Handmaid's Tale: Revolutions Start With Graffiti and Food

March 20, 2019 Off By EveAim

In a society as strictly regimented as the Republic of Gilead, everyone has a role to play. Commander Waterford (Joseph Fiennes) negotiates foreign trade agreements. His wife, Serena Joy (Yvonne Strahovski), runs the household. Offred (Elisabeth Moss) is a handmaid, a womb only valuable once a month during a ritual rape known as "The Ceremony."

But even when trapped—in the beginning of the Hulu series' fourth episode, she's being held captive in her bedroom, where the vengeful Serena has kept her for 13 days straight—Offred finds ways to rebel. The Handmaid's Tale is a story of resistance, and in "Nolite Te Bastardes Carborundorum," Offred learns how to fight back: by recognizing the power she can wield when playing along. Revolutions often start quietly, and Offred's has to start within herself.

Related Stories

As we learn through the flashback-driven story of Moira (Samira Wiley), playing a role is often the only way to survive. During handmaid training at the Rachel and Leah Center, she and Offred (then still June) use a shiv to take an Aunt hostage. Moira dons the Aunt's somber brown clothes and leads a submissive June out of the center. Moving through an unfamiliar Cambridge—bodies strung up on the walls of the Harvard library, street signs replaced with symbols—they get to the subway platform before being questioned by the militia. Moira makes it onto the train, thanks to her relative power, but June isn't so lucky; the lone handmaid is sent back to the center, where Aunts dole out a punishment laced with whips and Biblical righteousness.
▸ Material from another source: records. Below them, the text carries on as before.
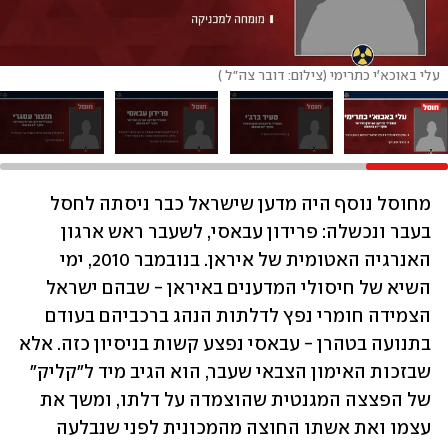
 ⁠עלי באוכא׳י כתרימי (צילום: דובר צה"ל )
מחוסל נוסף היה מדען שישראל כבר ניסתה לחסל 
בעבר ונכשלה: פרידון עבאסי, לשעבר ראש ארגון 
האנרגיה האטומית של איראן. בנובמבר 2010, ימי 
השיא של חיסולי המדענים באיראן - שבהם ישראל 
הצמידה חומרי נפץ לדלתות הנהג ברכביהם בעודם 
בתנועה בטהרן - עבאסי נפצע קשות בניסיון כזה. אלא 
שבזכות האימון הצבאי שעבר, הוא הגיב מיד ל"קליק" 
של הפצצה המגנטית שהוצמדה על דלתו, ומשך את 
עצמו ואת אשתו החוצה מהמכונית לפני שנבלעה 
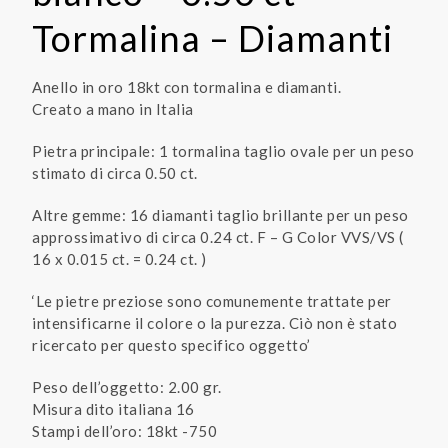
Tormalina – Diamanti
Anello in oro 18kt con tormalina e diamanti.
Creato a mano in Italia
Pietra principale: 1 tormalina taglio ovale per un peso
stimato di circa 0.50 ct.
Altre gemme: 16 diamanti taglio brillante per un peso
approssimativo di circa 0.24 ct. F – G Color VVS/VS (
16 x 0.015 ct. = 0.24 ct. )
‘Le pietre preziose sono comunemente trattate per
intensificarne il colore o la purezza. Ciò non è stato
ricercato per questo specifico oggetto’
Peso dell’oggetto: 2.00 gr.
Misura dito italiana 16
Stampi dell’oro: 18kt -750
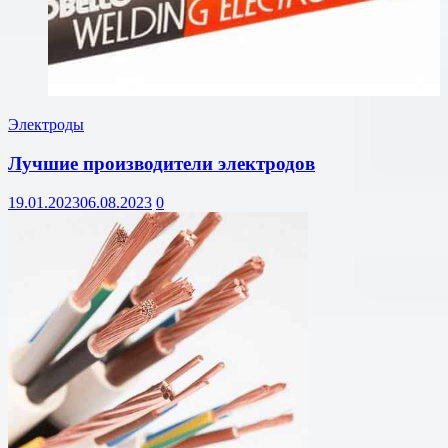
Электроды
Лучшие производители электродов
19.01.2023
06.08.2023
0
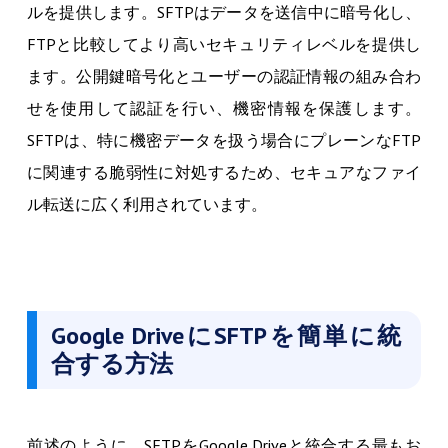
ルを提供します。SFTPはデータを送信中に暗号化し、
FTPと比較してより高いセキュリティレベルを提供し
ます。公開鍵暗号化とユーザーの認証情報の組み合わ
せを使用して認証を行い、機密情報を保護します。
SFTPは、特に機密データを扱う場合にプレーンなFTP
に関連する脆弱性に対処するため、セキュアなファイ
ル転送に広く利用されています。
Google DriveにSFTPを簡単に統
合する方法
前述のように、SFTPをGoogle Driveと統合する最もお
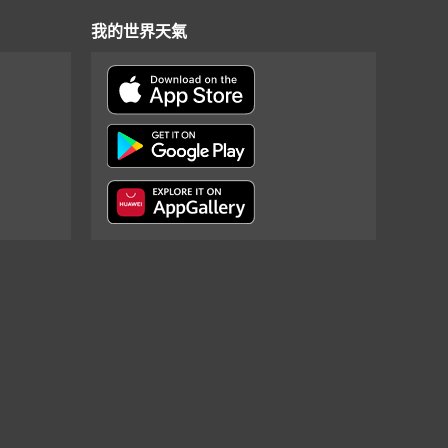
我的世界天氣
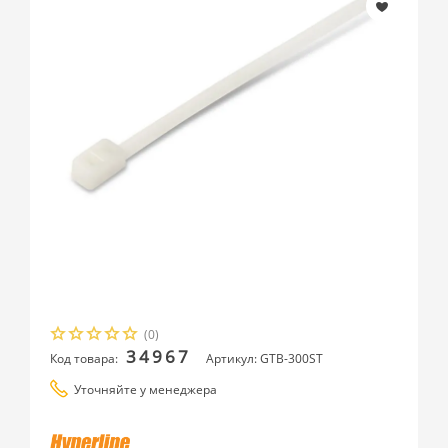
(0)
34967
Код товара:
Артикул: GTB-300ST
Уточняйте у менеджера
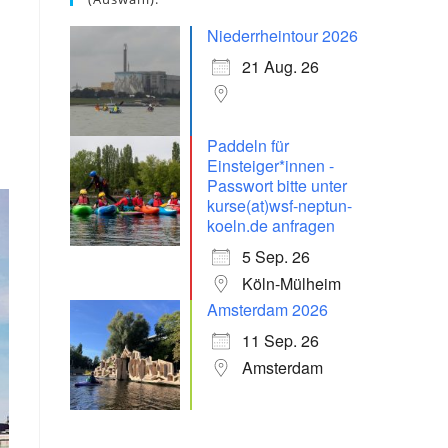
Niederrheintour 2026
21 Aug. 26
Paddeln für
Einsteiger*innen -
Passwort bitte unter
kurse(at)wsf-neptun-
koeln.de anfragen
5 Sep. 26
Köln-Mülheim
Amsterdam 2026
11 Sep. 26
Amsterdam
But even with her soles are bloodied and her spirit broken, June finds solace in solidarity. Fellow handmaids walk by her cot, giving her pieces of food saved from their meals. It may not be much, but at the Center, where isolation breeds indoctrination, any community is meaningful: a slice of apple, a shared look of disbelief during a "lesson," a piece of subversive graffiti. (In a flashback, June finds Moira scratching "AUNT LYDIA SUX" into a bathroom stall. Moira knows that if her scrawled phrase gives one other trapped girl hope, it's reward enough; words hold power, especially when women are forbidden from reading.)

As a nearly comatose Offred lies on the floor of her closet, in the room where Serena has her trapped, she traces the words carved by a previous handmaid: nolite te bastardes carborandorum. Her predecessor hanged herself from a chandelier, but she gave Offred solidarity, in the phrasing of a 12-year-old boy rebelling against his Latin teacher: Don't let the bastards grind you down.

In Gilead, the bastards are insidious. The Commander, who can function sexually if he believes Offred's life is tolerable, asks her to play Scrabble with him. Serena Joy, spurned by her husband and rejected from any intellectual contribution, regains leverage by controlling Offred. A doctor, anonymous behind a white curtain, asks Offred to have sex with him on the examining table, offering it as a gift so she can avoid punishment for the sterility of the Commander. In a world where the human species has doomed itself to extinction, everyone is desperate for control.

Offred only has one bargaining chip: her own fruitful womb, a precious commodity in a barren world. She can use it as leverage to escape, but she must avoid the temptation of becoming trapped in her own mind, of losing herself in flashbacks, and focus on playing a delicate role: deferential to the Aunts, groveling to Serena Joy, coy with the Commander, subservient to all. But Offred knows her power—and now she's learning how to wield it.